**What this task involves:**
Even if a line seems odd, print it as it is, and include every record.

Start of The input

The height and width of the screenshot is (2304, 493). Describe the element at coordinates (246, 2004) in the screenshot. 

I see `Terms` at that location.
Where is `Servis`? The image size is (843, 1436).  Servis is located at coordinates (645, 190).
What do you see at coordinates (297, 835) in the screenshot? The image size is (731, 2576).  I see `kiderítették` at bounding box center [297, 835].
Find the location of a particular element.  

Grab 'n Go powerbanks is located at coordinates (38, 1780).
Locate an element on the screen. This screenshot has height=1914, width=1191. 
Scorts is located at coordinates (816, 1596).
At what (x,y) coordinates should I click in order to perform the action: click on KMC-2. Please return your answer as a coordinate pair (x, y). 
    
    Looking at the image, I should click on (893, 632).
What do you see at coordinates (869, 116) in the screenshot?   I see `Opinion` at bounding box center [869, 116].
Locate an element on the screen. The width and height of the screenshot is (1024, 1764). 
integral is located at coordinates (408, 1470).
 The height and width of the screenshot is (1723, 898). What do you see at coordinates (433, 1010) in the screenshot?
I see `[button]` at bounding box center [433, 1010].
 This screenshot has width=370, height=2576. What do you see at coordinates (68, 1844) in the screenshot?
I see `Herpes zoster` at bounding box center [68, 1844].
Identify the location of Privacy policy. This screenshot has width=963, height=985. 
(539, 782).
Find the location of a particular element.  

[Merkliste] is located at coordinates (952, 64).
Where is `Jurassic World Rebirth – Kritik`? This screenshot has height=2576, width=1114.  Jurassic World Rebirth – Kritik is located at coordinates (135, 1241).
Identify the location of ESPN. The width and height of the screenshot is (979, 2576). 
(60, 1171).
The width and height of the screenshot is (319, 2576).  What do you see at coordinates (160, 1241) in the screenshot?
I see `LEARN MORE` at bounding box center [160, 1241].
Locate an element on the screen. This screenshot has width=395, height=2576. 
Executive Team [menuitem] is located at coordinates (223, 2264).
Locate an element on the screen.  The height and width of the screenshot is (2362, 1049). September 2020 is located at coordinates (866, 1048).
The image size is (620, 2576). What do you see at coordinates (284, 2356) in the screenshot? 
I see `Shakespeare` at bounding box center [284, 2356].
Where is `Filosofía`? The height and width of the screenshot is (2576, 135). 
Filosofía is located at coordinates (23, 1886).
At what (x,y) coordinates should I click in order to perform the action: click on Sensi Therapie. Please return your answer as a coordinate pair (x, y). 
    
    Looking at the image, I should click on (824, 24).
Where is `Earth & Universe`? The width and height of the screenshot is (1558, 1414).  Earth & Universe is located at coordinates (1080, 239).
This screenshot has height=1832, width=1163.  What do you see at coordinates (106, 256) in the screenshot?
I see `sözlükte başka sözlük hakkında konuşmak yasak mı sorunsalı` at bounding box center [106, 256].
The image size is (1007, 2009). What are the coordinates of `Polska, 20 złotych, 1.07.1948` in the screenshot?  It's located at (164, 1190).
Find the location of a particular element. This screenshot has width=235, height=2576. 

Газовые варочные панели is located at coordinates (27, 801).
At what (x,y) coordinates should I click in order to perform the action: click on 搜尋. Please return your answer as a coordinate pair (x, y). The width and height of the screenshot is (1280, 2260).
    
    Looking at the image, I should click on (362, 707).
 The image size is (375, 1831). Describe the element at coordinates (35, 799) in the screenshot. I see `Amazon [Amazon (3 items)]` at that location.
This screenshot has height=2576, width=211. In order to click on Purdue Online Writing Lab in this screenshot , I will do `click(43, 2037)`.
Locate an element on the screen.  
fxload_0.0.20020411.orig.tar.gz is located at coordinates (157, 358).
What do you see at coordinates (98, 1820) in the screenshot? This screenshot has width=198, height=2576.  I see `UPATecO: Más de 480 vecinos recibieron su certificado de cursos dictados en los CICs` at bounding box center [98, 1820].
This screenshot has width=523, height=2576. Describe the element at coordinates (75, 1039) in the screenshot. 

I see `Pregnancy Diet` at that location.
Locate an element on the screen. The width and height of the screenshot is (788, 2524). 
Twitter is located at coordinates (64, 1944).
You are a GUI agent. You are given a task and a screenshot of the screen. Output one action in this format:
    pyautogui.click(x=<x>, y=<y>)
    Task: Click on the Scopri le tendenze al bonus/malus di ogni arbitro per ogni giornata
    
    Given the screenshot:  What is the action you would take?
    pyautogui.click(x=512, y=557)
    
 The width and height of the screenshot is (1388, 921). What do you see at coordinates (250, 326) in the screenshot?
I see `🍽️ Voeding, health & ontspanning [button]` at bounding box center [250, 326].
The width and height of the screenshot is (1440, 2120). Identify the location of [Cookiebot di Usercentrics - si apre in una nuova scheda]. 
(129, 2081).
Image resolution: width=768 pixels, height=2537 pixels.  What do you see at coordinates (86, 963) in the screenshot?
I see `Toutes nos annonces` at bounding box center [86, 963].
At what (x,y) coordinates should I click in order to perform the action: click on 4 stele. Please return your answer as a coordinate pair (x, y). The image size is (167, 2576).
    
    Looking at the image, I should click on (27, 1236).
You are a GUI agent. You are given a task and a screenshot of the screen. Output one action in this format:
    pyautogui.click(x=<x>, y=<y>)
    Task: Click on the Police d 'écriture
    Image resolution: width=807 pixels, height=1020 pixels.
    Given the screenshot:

End of The input

**Task solution:**
The height and width of the screenshot is (2304, 493). Describe the element at coordinates (246, 2004) in the screenshot. 

I see `Terms` at that location.
Where is `Servis`? The image size is (843, 1436).  Servis is located at coordinates (645, 190).
What do you see at coordinates (297, 835) in the screenshot? The image size is (731, 2576).  I see `kiderítették` at bounding box center [297, 835].
Find the location of a particular element.  

Grab 'n Go powerbanks is located at coordinates (38, 1780).
Locate an element on the screen. This screenshot has height=1914, width=1191. 
Scorts is located at coordinates (816, 1596).
At what (x,y) coordinates should I click in order to perform the action: click on KMC-2. Please return your answer as a coordinate pair (x, y). 
    
    Looking at the image, I should click on (893, 632).
What do you see at coordinates (869, 116) in the screenshot?   I see `Opinion` at bounding box center [869, 116].
Locate an element on the screen. The width and height of the screenshot is (1024, 1764). 
integral is located at coordinates (408, 1470).
 The height and width of the screenshot is (1723, 898). What do you see at coordinates (433, 1010) in the screenshot?
I see `[button]` at bounding box center [433, 1010].
 This screenshot has width=370, height=2576. What do you see at coordinates (68, 1844) in the screenshot?
I see `Herpes zoster` at bounding box center [68, 1844].
Identify the location of Privacy policy. This screenshot has width=963, height=985. 
(539, 782).
Find the location of a particular element.  

[Merkliste] is located at coordinates (952, 64).
Where is `Jurassic World Rebirth – Kritik`? This screenshot has height=2576, width=1114.  Jurassic World Rebirth – Kritik is located at coordinates (135, 1241).
Identify the location of ESPN. The width and height of the screenshot is (979, 2576). 
(60, 1171).
The width and height of the screenshot is (319, 2576).  What do you see at coordinates (160, 1241) in the screenshot?
I see `LEARN MORE` at bounding box center [160, 1241].
Locate an element on the screen. This screenshot has width=395, height=2576. 
Executive Team [menuitem] is located at coordinates (223, 2264).
Locate an element on the screen.  The height and width of the screenshot is (2362, 1049). September 2020 is located at coordinates (866, 1048).
The image size is (620, 2576). What do you see at coordinates (284, 2356) in the screenshot? 
I see `Shakespeare` at bounding box center [284, 2356].
Where is `Filosofía`? The height and width of the screenshot is (2576, 135). 
Filosofía is located at coordinates (23, 1886).
At what (x,y) coordinates should I click in order to perform the action: click on Sensi Therapie. Please return your answer as a coordinate pair (x, y). 
    
    Looking at the image, I should click on (824, 24).
Where is `Earth & Universe`? The width and height of the screenshot is (1558, 1414).  Earth & Universe is located at coordinates (1080, 239).
This screenshot has height=1832, width=1163.  What do you see at coordinates (106, 256) in the screenshot?
I see `sözlükte başka sözlük hakkında konuşmak yasak mı sorunsalı` at bounding box center [106, 256].
The image size is (1007, 2009). What are the coordinates of `Polska, 20 złotych, 1.07.1948` in the screenshot?  It's located at (164, 1190).
Find the location of a particular element. This screenshot has width=235, height=2576. 

Газовые варочные панели is located at coordinates (27, 801).
At what (x,y) coordinates should I click in order to perform the action: click on 搜尋. Please return your answer as a coordinate pair (x, y). The width and height of the screenshot is (1280, 2260).
    
    Looking at the image, I should click on (362, 707).
 The image size is (375, 1831). Describe the element at coordinates (35, 799) in the screenshot. I see `Amazon [Amazon (3 items)]` at that location.
This screenshot has height=2576, width=211. In order to click on Purdue Online Writing Lab in this screenshot , I will do `click(43, 2037)`.
Locate an element on the screen.  
fxload_0.0.20020411.orig.tar.gz is located at coordinates (157, 358).
What do you see at coordinates (98, 1820) in the screenshot? This screenshot has width=198, height=2576.  I see `UPATecO: Más de 480 vecinos recibieron su certificado de cursos dictados en los CICs` at bounding box center [98, 1820].
This screenshot has width=523, height=2576. Describe the element at coordinates (75, 1039) in the screenshot. 

I see `Pregnancy Diet` at that location.
Locate an element on the screen. The width and height of the screenshot is (788, 2524). 
Twitter is located at coordinates (64, 1944).
You are a GUI agent. You are given a task and a screenshot of the screen. Output one action in this format:
    pyautogui.click(x=<x>, y=<y>)
    Task: Click on the Scopri le tendenze al bonus/malus di ogni arbitro per ogni giornata
    
    Given the screenshot:  What is the action you would take?
    pyautogui.click(x=512, y=557)
    
 The width and height of the screenshot is (1388, 921). What do you see at coordinates (250, 326) in the screenshot?
I see `🍽️ Voeding, health & ontspanning [button]` at bounding box center [250, 326].
The width and height of the screenshot is (1440, 2120). Identify the location of [Cookiebot di Usercentrics - si apre in una nuova scheda]. 
(129, 2081).
Image resolution: width=768 pixels, height=2537 pixels.  What do you see at coordinates (86, 963) in the screenshot?
I see `Toutes nos annonces` at bounding box center [86, 963].
At what (x,y) coordinates should I click in order to perform the action: click on 4 stele. Please return your answer as a coordinate pair (x, y). The image size is (167, 2576).
    
    Looking at the image, I should click on (27, 1236).
You are a GUI agent. You are given a task and a screenshot of the screen. Output one action in this format:
    pyautogui.click(x=<x>, y=<y>)
    Task: Click on the Police d 'écriture
    Image resolution: width=807 pixels, height=1020 pixels.
    Given the screenshot:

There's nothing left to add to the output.